Riguardo il dubbio sul colore, la signora
lo avrebbe ripetuto due anni dopo in dibattimento (vedi), rispondendo al PM: “Quando sono venuta da lei avevo un dubbio se rossa o bianca.
Poi ho fatto mente locale, cioè proprio di cercare di… e quasi sicuramente era
rossa”. Il marito invece si sarebbe mostrato sicuro: “Una macchina rossa, sbiadita, rossa, con... adesso è passato
il tempo, ma il finale non era rotondo ma tronco” (vedi).
Molto probabilmente anche Sabrina
Carmignani aveva visto la medesima auto. Dal verbale redatto davanti ai
Carabinieri nell’immediatezza del delitto risulta la seguente frase: “Mentre stavamo andando via è arrivata un'altra autovettura
con una persona a bordo. Era una macchina tipo la Regata, ma si trattava di
un'auto che non so descrivere, anche perché non ho dato importanza alla cosa”.
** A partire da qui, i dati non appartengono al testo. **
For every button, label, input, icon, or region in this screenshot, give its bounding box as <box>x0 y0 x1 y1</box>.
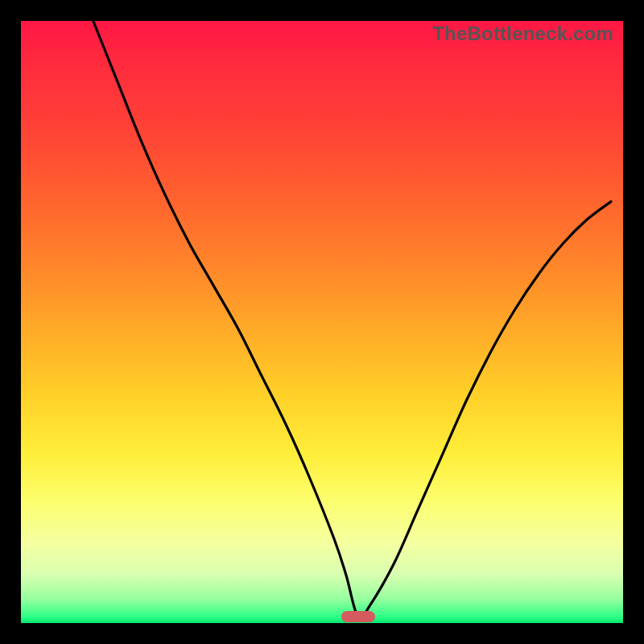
chart-frame: TheBottleneck.com <box>0 0 644 644</box>
curve-path <box>93 21 611 619</box>
optimal-marker <box>341 611 375 622</box>
bottleneck-curve <box>21 21 623 623</box>
plot-area: TheBottleneck.com <box>21 21 623 623</box>
watermark-text: TheBottleneck.com <box>432 23 613 45</box>
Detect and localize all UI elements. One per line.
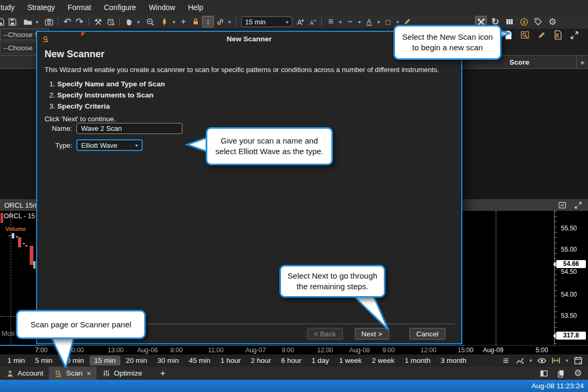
popout-chart-icon[interactable] <box>556 199 568 211</box>
menu-configure[interactable]: Configure <box>98 3 143 12</box>
menu-help[interactable]: Help <box>181 3 209 12</box>
timeframe-45min[interactable]: 45 min <box>184 355 215 366</box>
interval-dropdown-icon: ▾ <box>286 16 288 28</box>
back-button[interactable]: < Back <box>307 328 343 340</box>
cancel-button[interactable]: Cancel <box>409 328 445 340</box>
screenshot-camera-icon[interactable] <box>43 16 55 28</box>
duplicate-pages-icon[interactable] <box>555 368 567 379</box>
menu-window[interactable]: Window <box>143 3 182 12</box>
add-study-dropdown-icon[interactable]: ▾ <box>528 355 534 367</box>
tabbar-right-tools: ⚙ <box>538 368 588 379</box>
scan-name-input[interactable] <box>76 123 182 134</box>
price-axis[interactable]: 55.50 55.00 54.50 54.00 53.50 54.66 317.… <box>554 211 588 345</box>
workspace-gear-icon[interactable]: ⚙ <box>572 368 584 379</box>
price-tick: 54.50 <box>561 268 577 275</box>
layout-panels-icon[interactable] <box>538 368 550 379</box>
line-width-dropdown-icon[interactable]: ▾ <box>337 16 344 28</box>
undo-icon[interactable]: ↶ <box>62 16 73 28</box>
svg-text:A: A <box>366 17 371 25</box>
save-all-icon[interactable] <box>6 16 18 28</box>
timeframe-1week[interactable]: 1 week <box>335 355 367 366</box>
zoom-out-icon[interactable] <box>144 16 156 28</box>
price-label-tag-icon[interactable] <box>532 16 544 28</box>
line-style-dropdown-icon[interactable]: ▾ <box>356 16 363 28</box>
toolbar-divider <box>119 17 120 26</box>
timeframe-1hour[interactable]: 1 hour <box>216 355 245 366</box>
scan-type-value: Elliott Wave <box>81 141 117 149</box>
font-decrease-icon[interactable]: A <box>306 16 318 28</box>
alarm-add-icon[interactable] <box>104 16 116 28</box>
add-study-chart-icon[interactable] <box>514 355 525 367</box>
build-tools-icon[interactable]: ⚒ <box>92 16 104 28</box>
tab-account[interactable]: Account <box>0 367 49 380</box>
wizard-steps-list: Specify Name and Type of Scan Specify In… <box>46 78 461 112</box>
text-color-dropdown-icon[interactable]: ▾ <box>375 16 382 28</box>
scale-range-dropdown-icon[interactable]: ▾ <box>564 355 570 367</box>
calendar-icon[interactable] <box>572 355 584 367</box>
pan-hand-icon[interactable] <box>123 16 135 28</box>
tab-optimize[interactable]: Optimize <box>96 367 147 380</box>
menu-strategy[interactable]: Strategy <box>21 3 61 12</box>
fit-vertical-icon[interactable]: ↕ <box>202 16 214 28</box>
svg-text:$: $ <box>522 19 525 25</box>
visibility-eye-icon[interactable] <box>536 355 548 367</box>
open-file-icon[interactable] <box>22 16 33 28</box>
edit-scan-icon[interactable] <box>536 29 547 41</box>
candlestick <box>12 233 14 238</box>
unlink-dropdown-icon[interactable]: ▾ <box>226 16 233 28</box>
timeframe-menu-icon[interactable]: ≡ <box>500 355 512 367</box>
export-excel-icon[interactable]: X <box>552 29 564 41</box>
time-sales-icon[interactable]: $ <box>518 16 530 28</box>
line-width-icon[interactable]: ≡ <box>325 16 337 28</box>
timeframe-3month[interactable]: 3 month <box>436 355 471 366</box>
text-color-icon[interactable]: A <box>363 16 375 28</box>
save-icon[interactable] <box>0 16 6 28</box>
timeframe-2hour[interactable]: 2 hour <box>246 355 276 366</box>
timeframe-20min[interactable]: 20 min <box>121 355 152 366</box>
crosshair-add-icon[interactable]: + <box>178 16 189 28</box>
shape-fill-icon[interactable]: □ <box>382 16 394 28</box>
timeframe-30min[interactable]: 30 min <box>153 355 184 366</box>
font-increase-icon[interactable]: A <box>294 16 306 28</box>
time-tick: Aug-09 <box>483 346 504 354</box>
open-file-dropdown-icon[interactable]: ▾ <box>34 16 40 28</box>
callout-name-type: Give your scan a name and select Elliott… <box>206 127 333 165</box>
new-scanner-dialog: New Scanner New Scanner This Wizard will… <box>36 31 462 344</box>
candlestick <box>23 243 25 244</box>
svg-text:A: A <box>297 17 302 26</box>
volume-study-label: Volume <box>5 226 26 232</box>
bar-type-icon[interactable] <box>159 16 170 28</box>
page-tab-bar: Account Scan × Optimize + ⚙ <box>0 367 588 380</box>
link-lock-icon[interactable] <box>190 16 201 28</box>
bar-type-dropdown-icon[interactable]: ▾ <box>171 16 177 28</box>
line-style-icon[interactable]: ┅ <box>344 16 356 28</box>
columns-table-icon[interactable] <box>504 16 515 28</box>
timeframe-2week[interactable]: 2 week <box>367 355 399 366</box>
timeframe-1min[interactable]: 1 min <box>3 355 30 366</box>
maximize-chart-icon[interactable] <box>572 199 584 211</box>
timeframe-1day[interactable]: 1 day <box>307 355 334 366</box>
timeframe-1month[interactable]: 1 month <box>400 355 435 366</box>
redo-icon[interactable]: ↷ <box>74 16 85 28</box>
timeframe-6hour[interactable]: 6 hour <box>276 355 306 366</box>
scale-range-icon[interactable] <box>550 355 561 367</box>
callout-arrow-down <box>47 335 84 370</box>
menu-format[interactable]: Format <box>62 3 98 12</box>
time-tick: 7:00 <box>35 346 47 354</box>
required-field-marker <box>81 32 85 37</box>
time-axis[interactable]: 7:00 10:00 13:00 Aug-06 8:00 11:00 Aug-0… <box>0 346 588 354</box>
add-tab-button[interactable]: + <box>147 367 171 380</box>
timeframe-15min[interactable]: 15 min <box>90 355 121 366</box>
menu-study[interactable]: tudy <box>0 3 21 12</box>
pan-dropdown-icon[interactable]: ▾ <box>135 16 142 28</box>
expand-panel-icon[interactable] <box>568 29 580 41</box>
close-tab-icon[interactable]: × <box>87 369 91 378</box>
add-column-button[interactable]: + <box>576 56 588 68</box>
sliders-icon <box>102 368 111 379</box>
interval-combobox[interactable]: 15 min ▾ <box>241 16 292 27</box>
scan-type-select[interactable]: Elliott Wave ▾ <box>76 139 143 151</box>
unlink-icon[interactable] <box>214 16 226 28</box>
session-divider-line <box>496 211 496 345</box>
settings-gear-icon[interactable]: ⚙ <box>547 16 558 28</box>
view-scan-icon[interactable] <box>519 29 531 41</box>
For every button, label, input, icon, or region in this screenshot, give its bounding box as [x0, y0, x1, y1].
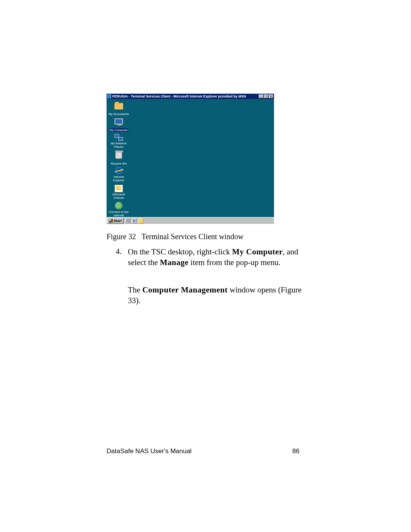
- desktop-icon-connect-internet[interactable]: Connect to the Internet: [108, 201, 129, 218]
- footer-title: DataSafe NAS User's Manual: [107, 447, 191, 455]
- desktop-icon-recycle-bin[interactable]: Recycle Bin: [108, 150, 129, 166]
- text: item from the pop-up menu.: [188, 258, 280, 267]
- network-places-icon: [115, 134, 123, 141]
- icon-label: My Computer: [109, 128, 128, 132]
- quick-launch-outlook-icon[interactable]: [138, 218, 143, 224]
- manual-page: { "window": { "title": "PERUGIA - Termin…: [0, 0, 411, 532]
- ui-term-computer-management: Computer Management: [142, 285, 228, 294]
- step-instruction: On the TSC desktop, right-click My Compu…: [128, 247, 303, 268]
- icon-label: Connect to the Internet: [108, 210, 129, 217]
- remote-desktop[interactable]: My Documents My Computer My Network Plac…: [107, 99, 274, 217]
- terminal-services-window: PERUGIA - Terminal Services Client - Mic…: [107, 94, 274, 224]
- recycle-bin-icon: [115, 151, 122, 159]
- windows-logo-icon: [109, 219, 113, 223]
- internet-explorer-icon: [114, 166, 123, 175]
- folder-icon: [114, 103, 123, 110]
- minimize-button[interactable]: _: [259, 94, 263, 98]
- taskbar[interactable]: Start: [107, 217, 274, 224]
- text: On the TSC desktop, right-click: [128, 247, 232, 256]
- computer-icon: [115, 118, 123, 125]
- ui-term-my-computer: My Computer: [232, 247, 283, 256]
- figure-caption: Figure 32 Terminal Services Client windo…: [107, 232, 244, 241]
- start-label: Start: [114, 219, 122, 223]
- step-result: The Computer Management window opens (Fi…: [128, 285, 303, 306]
- maximize-button[interactable]: □: [264, 94, 268, 98]
- desktop-icon-outlook[interactable]: Microsoft Outlook: [108, 184, 129, 200]
- desktop-icon-my-computer[interactable]: My Computer: [108, 117, 129, 133]
- outlook-icon: [115, 185, 123, 192]
- icon-label: My Network Places: [108, 142, 129, 149]
- window-title: PERUGIA - Terminal Services Client - Mic…: [112, 94, 259, 98]
- icon-label: My Documents: [108, 112, 129, 116]
- quick-launch-ie-icon[interactable]: [132, 218, 137, 224]
- show-desktop-icon[interactable]: [125, 218, 131, 224]
- quick-launch: [125, 218, 143, 224]
- ui-term-manage: Manage: [160, 258, 188, 267]
- ie-window-icon: [107, 94, 111, 98]
- page-number: 86: [292, 447, 299, 455]
- figure-title: Terminal Services Client window: [142, 232, 244, 241]
- start-button[interactable]: Start: [107, 218, 124, 224]
- desktop-icon-ie[interactable]: Internet Explorer: [108, 166, 129, 183]
- figure-number: Figure 32: [107, 232, 136, 241]
- window-titlebar[interactable]: PERUGIA - Terminal Services Client - Mic…: [107, 94, 274, 99]
- step-number: 4.: [116, 247, 122, 256]
- icon-label: Recycle Bin: [110, 162, 127, 165]
- connect-internet-icon: [115, 202, 123, 209]
- desktop-icon-my-network[interactable]: My Network Places: [108, 133, 129, 149]
- text: The: [128, 285, 142, 294]
- close-button[interactable]: ×: [269, 94, 273, 98]
- icon-label: Microsoft Outlook: [108, 193, 129, 200]
- icon-label: Internet Explorer: [108, 175, 129, 182]
- desktop-icon-my-documents[interactable]: My Documents: [108, 101, 129, 117]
Nell’interrogatorio di cui abbiamo già trattato qui la donna fornì anche una sostanziale e
importante conferma alla testimonianza dei coniugi De Faveri-Chiarappa,
precisando alcune caratteristiche lasciate indefinite nel 1985 sull’auto e sul
suo conducente. Nell’impossibilità di disporre delle dichiarazioni originali è
necessario riferirsi alla deposizione di due anni dopo (vedi), la quale però parve rispecchiare il
verbale in mano al PM:
Era una macchina che mi
sembrava vecchia, con la vernice un po' scolorita, tipo queste macchine vecchie
scolorite dal sole. Non era una macchina nuova, cioè del tempo. Sicuramente
risaliva a molti anni prima come modello.
[…] diciamo che io l'ho vista
davanti […] non era una Regata era simile il muso davanti […] perché era
abbastanza basso. […] Probabilmente aveva dei fari rettangolari. [Il colore] poteva essere benissimo, non so, un rosso molto sbiadito,
decolorato proprio.
Veniva da San Casciano e girò
per entrare nella piazzola. Però c'era la mia macchina lì, quindi fece marcia
indietro e proseguì non per San Casciano, nella direzione opposta […] mi sembra
che c'era una persona dentro […] quello che ricordo è che, comunque, sembrava
un cacciatore. […] Abbastanza grosso, cioè, abbastanza grosso.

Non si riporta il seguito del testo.